Chaosmancer
Legend
This thread brought up biological essentialism and biological determinism. There's another concept that seems to be getting lumped in with them and maybe it belongs or maybe it already has another name.
So far all the explanations of essentialism and determinism have been at the individual level. However, can such ideas not also be applied to groups? As someone previously noted, 'the available evidence shows that the group of all men is essentially and deterministically better at an activity like weight lifting than the group of all women' (at least with respect to the amount of weight lifted). If that shouldn't be called biologic essentialism or determinism then what should it be called?
Because up till now I've used those terms to describe that phenomenon (and others) and I'm thinking now that maybe I'm not the only one and maybe that is part of the broader disconnect in these discussions?
Well, as I stated earlier in the thread, when I started looking into it it seems that Biological Essentialism is an idea that directly ties biology to culture. Which doesn't apply either at the individual or group level. There is also the concept, much older and harder to grasp, that it is somehow involving an "unchanging essence" of the creature in question. And that again just doesn't seem to apply, I cannot think of any "unchanging essence of maleness" that is logically coherent and doesn't lead to toxicity to be discussed as such.
What we have is that if we compare a man and a woman, of the same build and the same age, who have the same nutritional diet and exercise routine, and are both at the same level of health you are likely to see that the man has more upper body strength, while the woman has more core strength in her legs. Which highlights two things to my mind. 1) If any of those criteria shift, the results may shift. 2) It isn't "strength" but the specific muscle groups you are measuring.
So, is there a term for this? Not really to my knowledge, other than Gender Dimorphism.
Also, side note, if we take the Olympic Gold medal numbers from earlier in this thread and use them to compare men and women's strength we get the following results.

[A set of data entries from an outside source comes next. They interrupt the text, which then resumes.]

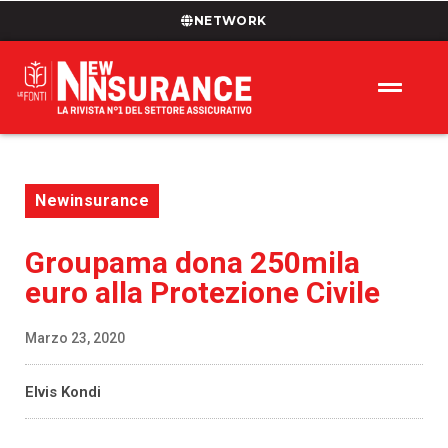
NETWORK
Newinsurance
Groupama dona 250mila
euro alla Protezione Civile
Marzo 23, 2020
Elvis Kondi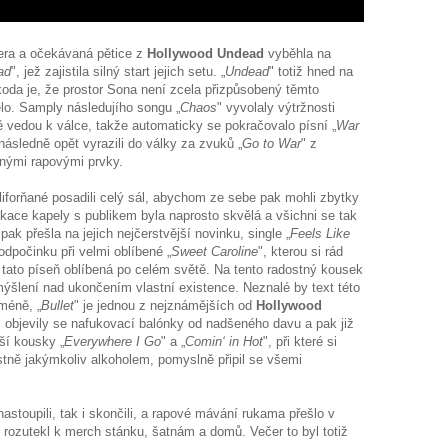
čera a očekávaná pětice z
Hollywood Undead
vyběhla na
ad
", jež zajistila silný start jejich setu. „
Undead
" totiž hned na
 škoda je, že prostor Sona není zcela přizpůsobený těmto
o. Samply následujího songu „
Chaos
" vyvolaly výtržnosti
ě vedou k válce, takže automaticky se pokračovalo písní „
War
ásledně opět vyrazili do války za zvuků „
Go to War
" z
ilnými rapovými prvky.
liforňané posadili celý sál, abychom ze sebe pak mohli zbytky
ace kapely s publikem byla naprosto skvělá a všichni se tak
pak přešla na jejich nejčerstvější novinku, single „
Feels Like
 odpočinku při velmi oblíbené „
Sweet Caroline
", kterou si rád
tato píseň oblíbená po celém světě. Na tento radostný kousek
mýšlení nad ukončením vlastní existence. Neznalé by text této
méně, „
Bullet
" je jednou z nejznámějších od
Hollywood
i, objevily se nafukovací balónky od nadšeného davu a pak již
ší kousky „
Everywhere I Go
" a „
Comin‘ in Hot
", při které si
stně jakýmkoliv alkoholem, pomyslně připil se všemi
nastoupili, tak i skončili, a rapové mávání rukama přešlo v
rozutekl k merch stánku, šatnám a domů. Večer to byl totiž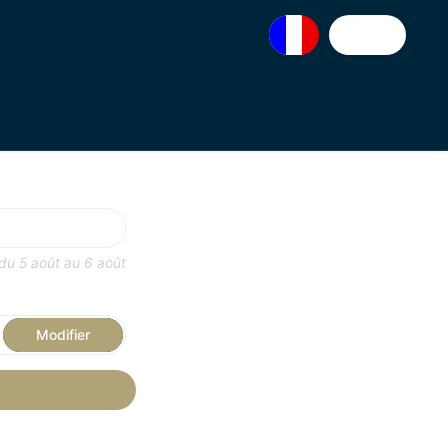
EUR
 du
5 août
au
6 août
Modifier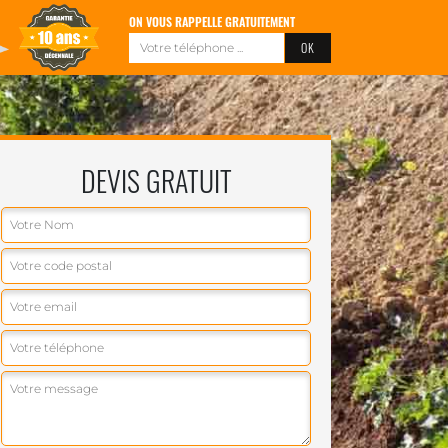
ON VOUS RAPPELLE GRATUITEMENT
DEVIS GRATUIT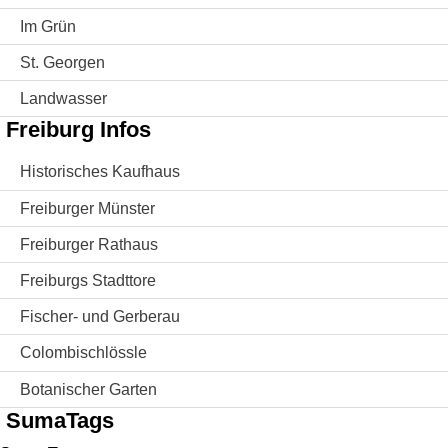
Im Grün
St. Georgen
Landwasser
Freiburg Infos
Historisches Kaufhaus
Freiburger Münster
Freiburger Rathaus
Freiburgs Stadttore
Fischer- und Gerberau
Colombischlössle
Botanischer Garten
SumaTags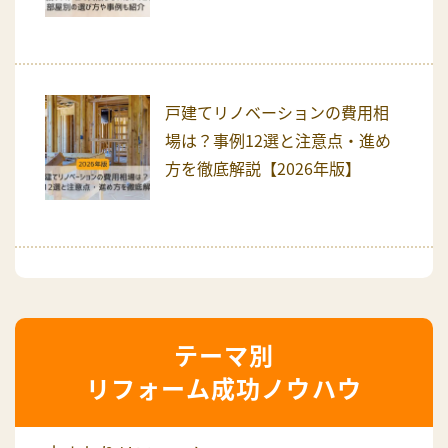
戸建てリノベーションの費用相
場は？事例12選と注意点・進め
方を徹底解説【2026年版】
リフォーム成功ノウハウ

Women 320 kg, Men 488 kg, that is (rounding) Women 706 lbs and men 1076 lbs. Translating into DnD Strength scores of Women 24 str and Men 36 str which is a difference of 12 pts. So, the biological difference between men and women in the IRL human population (with regards to weightlifting) is six times larger than the difference between a halfling and a goliath. This level of "biological difference" between DnD "Species" is rather minuscule. And no, that doesn't mean I think we should give Goliaths a +6 and halfings a -4 and try and make it so a strength based halfling is impossible and a strength based goliath is the only strength character that matters. I'm just saying that this +2 isn't about biology. Because, biologically speaking, it is a tiny difference. It is symbolic more than anything else.